Zweimal im Monat habe es Geld gegeben für die Arbeiter - auf der Basis von Stundenzetteln habe sie diese Beträge in bar ausgezahlt. Die zuvor errechnete Gesamtsumme habe D. stets in einem Briefumschlag vorbeigebracht. Sie habe in weiteren Briefumschlägen an jeden einzelnen Arbeiter das zuvor Berechnete ausgezahlt. „15 Prozent des Geldes“, so die Angeklagte, „musste an Steuern einbehalten werden.“ Für die Wohnungen seien 5 Euro pro Tag einbehalten worden. Zahlreiche Tabellen, die an die Wand des Schwurgerichtssaals geworfen wurden, sollen am Mittwoch die Berechnungsgrundlagen und Summen belegen.
„Von diesem Zeitpunkt an war ich skeptisch“
Sie sei davon ausgegangen, dass die Sozialversicherungsabgaben auch in Litauen gezahlt worden seien. Ob das Geld dort angekommen sei, wisse sie nicht. Sie habe sich nicht getraut, zu fragen, sagt die Angeklagte. Sie habe dann mit einem Buchhalter der Firmen in Litauen sprechen wollen und einen Flug gebucht. „Unternehmer D. sagte, dass das nicht geht. Von diesem Zeitpunkt an war ich skeptisch“, sagt die Frau. Ihr sei dann gekündigt worden zum 31. Dezember 2017, „aus arbeitsorganisatorischen Gründen“. Sie habe ihre Sachen gepackt und einen Stick mitgenommen, erzählt die Angeklagte. „Als man mir gedroht hatte, was alles passieren kann, wenn ich den Stick mit den Lohntabellen nicht rausgebe, habe ich eine Sicherungskopie gezogen“, sagt B. Später habe sie D. den Stick zurückgegeben.

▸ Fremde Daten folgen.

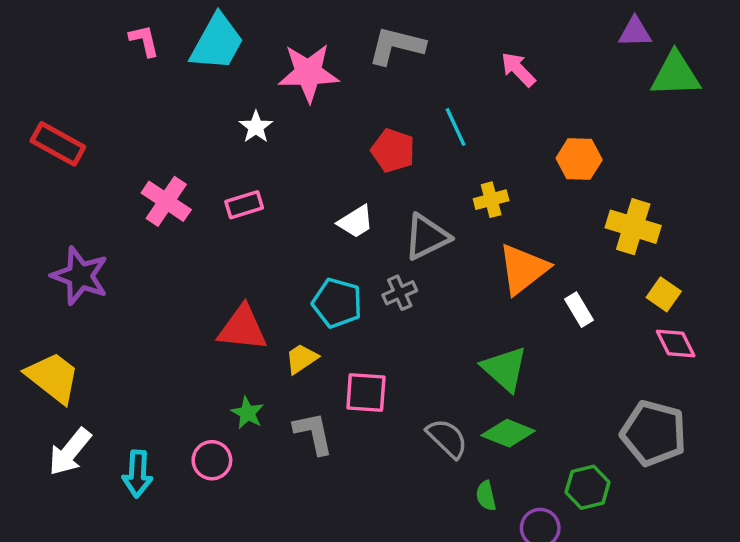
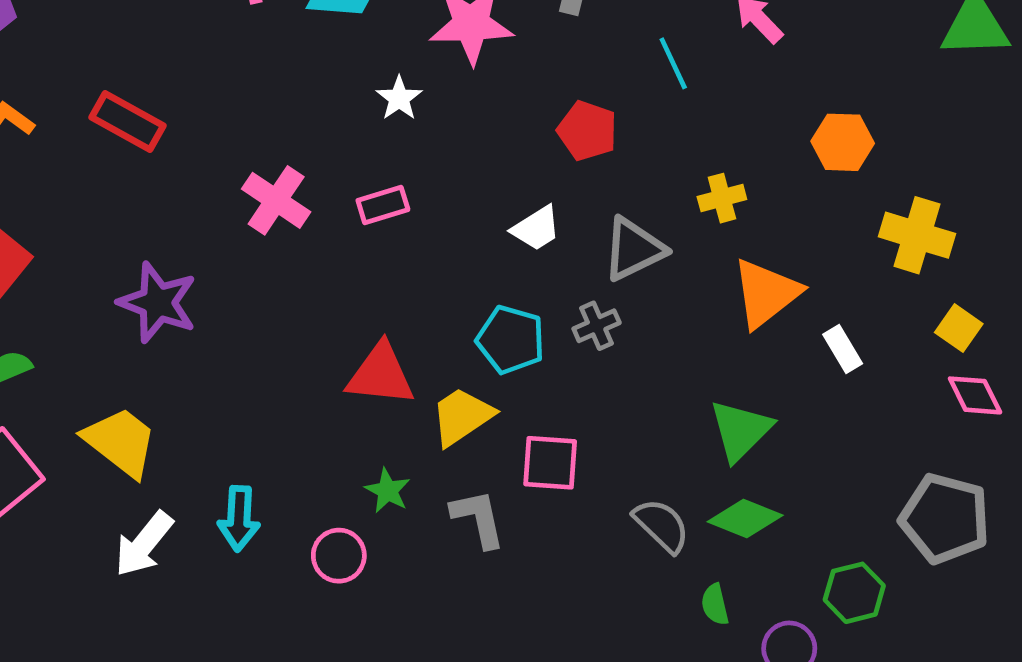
cyan line: (456, 127) -> (673, 63), moved
yellow trapezoid: (302, 359) -> (462, 416), size x1.4
green triangle: (505, 369) -> (741, 430), turned 33
cyan arrow: (137, 474) -> (239, 518), moved

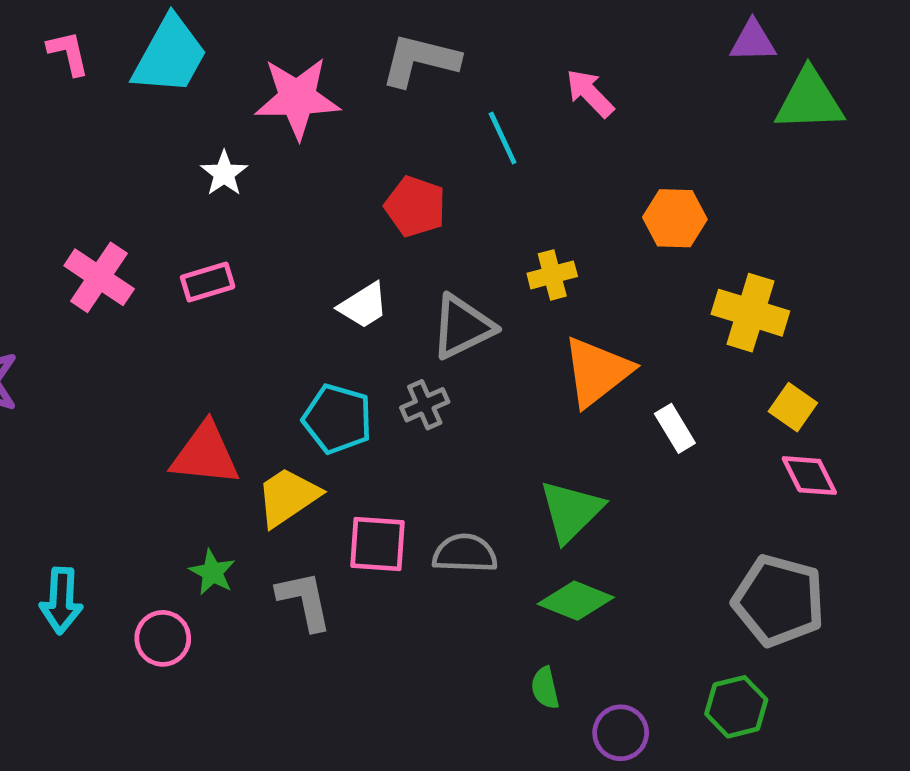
gray semicircle: (662, 525) -> (465, 553), moved, turned -42
green hexagon: (854, 593) -> (736, 707), moved

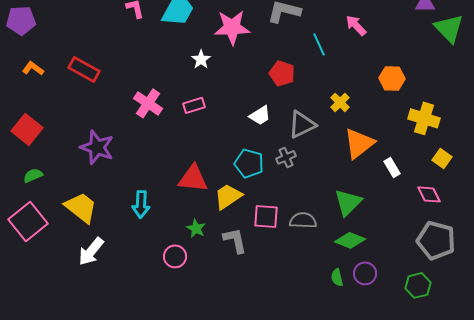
green triangle: (809, 100) -> (449, 28), turned 48
yellow cross: (552, 275) -> (340, 102), turned -30
pink diamond: (809, 476) -> (429, 194), moved
cyan arrow: (61, 601) -> (141, 204), moved
purple circle: (621, 733) -> (365, 273), moved

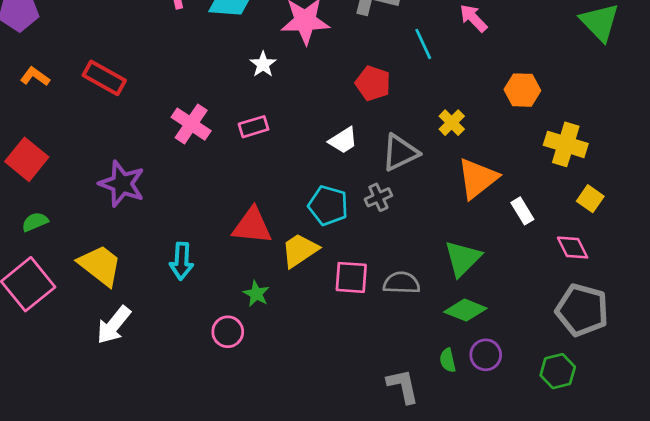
gray L-shape: (235, 240) -> (403, 386), moved

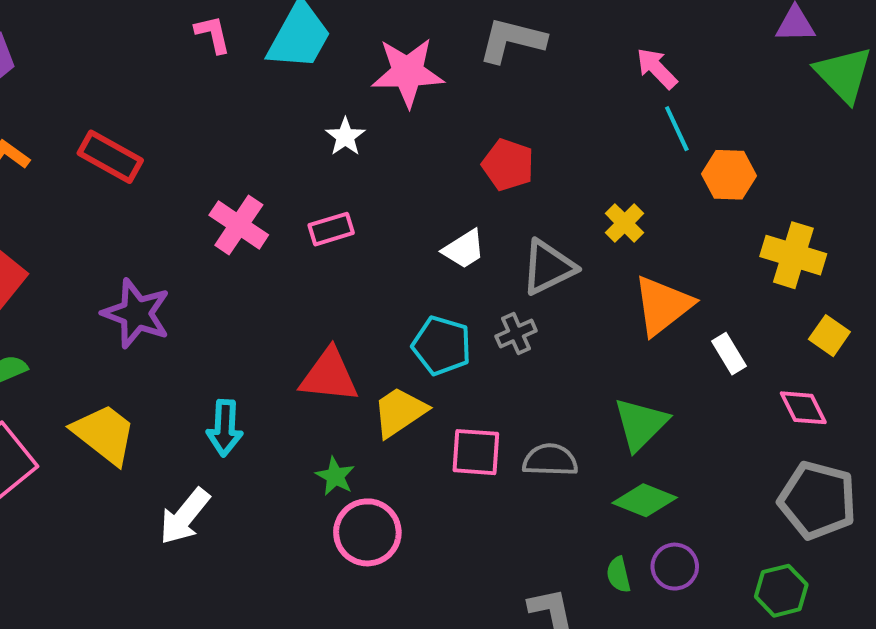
cyan line: (423, 44) -> (677, 129), moved
white arrow: (114, 325) -> (185, 516), moved
pink circle: (228, 332) -> (367, 532), moved, size x1.4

Alle Anwälte weisen das geschilderte Bedrohungsszenario zurück. Dr. Thomas Nitsche, Verteidiger des Angeklagten Sch., sieht in der Aussage der Angeklagten ein „deutliches Belastungsinteresse“.

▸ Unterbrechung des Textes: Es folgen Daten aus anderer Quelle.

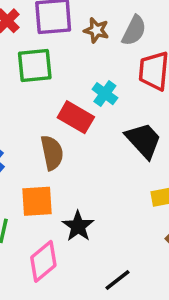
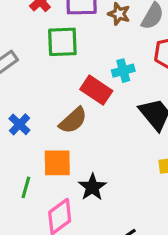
cyan cross: (105, 94) -> (123, 71), turned 35
brown semicircle: (52, 153) -> (73, 120), turned 56

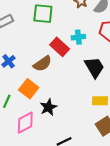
orange square: (57, 163) -> (29, 89), turned 30

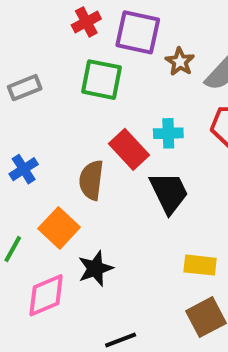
brown semicircle: (42, 64) -> (91, 180), turned 126
black trapezoid: (94, 67) -> (169, 193), moved

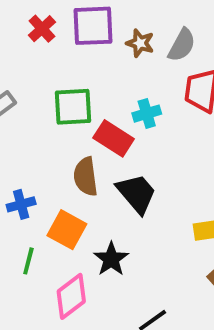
green square: (101, 80) -> (73, 107), moved
blue cross: (24, 169) -> (21, 204), moved, turned 32
black trapezoid: (169, 193) -> (137, 193), moved

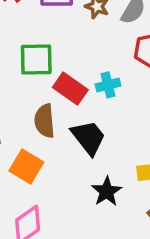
cyan cross: (147, 114) -> (108, 85), moved
black star: (111, 259) -> (107, 191), moved

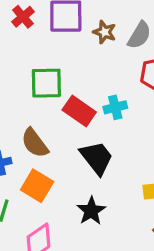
brown semicircle: (45, 121) -> (35, 143), moved, turned -32
black star: (107, 191) -> (91, 211), moved

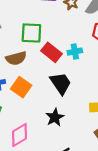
brown semicircle: (35, 143) -> (16, 58), moved, turned -72
orange square: (37, 186) -> (21, 87), moved

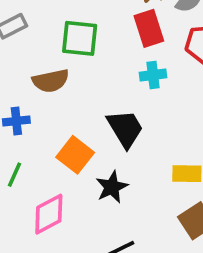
red rectangle: (51, 52) -> (149, 28), moved, turned 30
orange square: (21, 87) -> (75, 155), moved

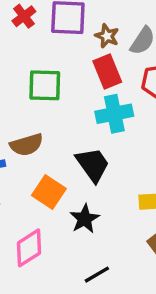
cyan cross: (153, 75) -> (114, 114), size x1.5
brown semicircle: (51, 81) -> (27, 145), moved

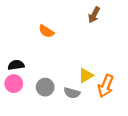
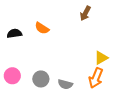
black semicircle: (16, 65) -> (14, 33), moved
yellow triangle: (86, 75) -> (101, 58), moved

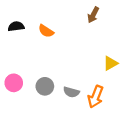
black semicircle: (14, 33) -> (16, 26), moved
orange arrow: (96, 78) -> (96, 97), moved

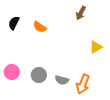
black semicircle: (16, 26) -> (14, 23), turned -56
yellow triangle: (111, 63) -> (96, 47), moved

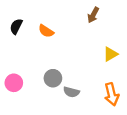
gray circle: (39, 75) -> (53, 78), moved
orange arrow: (83, 84) -> (112, 94), moved, turned -36

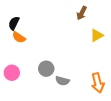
orange semicircle: (46, 31) -> (19, 37), moved
yellow triangle: (110, 54) -> (97, 35), moved

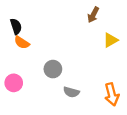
black semicircle: (14, 23) -> (16, 26), turned 136
gray circle: (46, 69) -> (53, 69), moved

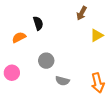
black semicircle: (16, 26) -> (38, 23), moved
orange semicircle: (22, 43) -> (19, 37), turned 120

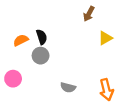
black semicircle: (38, 23) -> (42, 37), moved
gray circle: (46, 61) -> (41, 56), moved

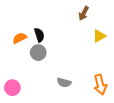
pink circle: (13, 79) -> (12, 88), moved

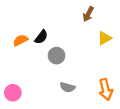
black semicircle: (39, 35) -> (41, 37), turned 56
gray circle: (38, 53) -> (57, 56), moved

Hauptangeklagter äußert sich weiter nicht
Hauptangeklagter D. äußert sich auch am Mittwoch nicht. Stattdessen gibt es Nachfragen von seinen Anwälten Uwe-Jürgen Bohlen und Philip Martel. Auch Dr. Nitsche will mehr Details zu Auszahlungen und Abbuchungen. Für ihn sei der Fall durch das europäische Recht geregelt, sagt Nitsche nach dem Prozesstag. „Litauen ist Staat in der EU. Litauische Unternehmen dürfen Aufträge aus Deutschland annehmen. Jeder Cent für Sozialabgaben und Steuern ist auch in Litauen bezahlt worden“, sagt der Verteidiger.
Der Prozess wird am heutigen Donnerstag fortgesetzt.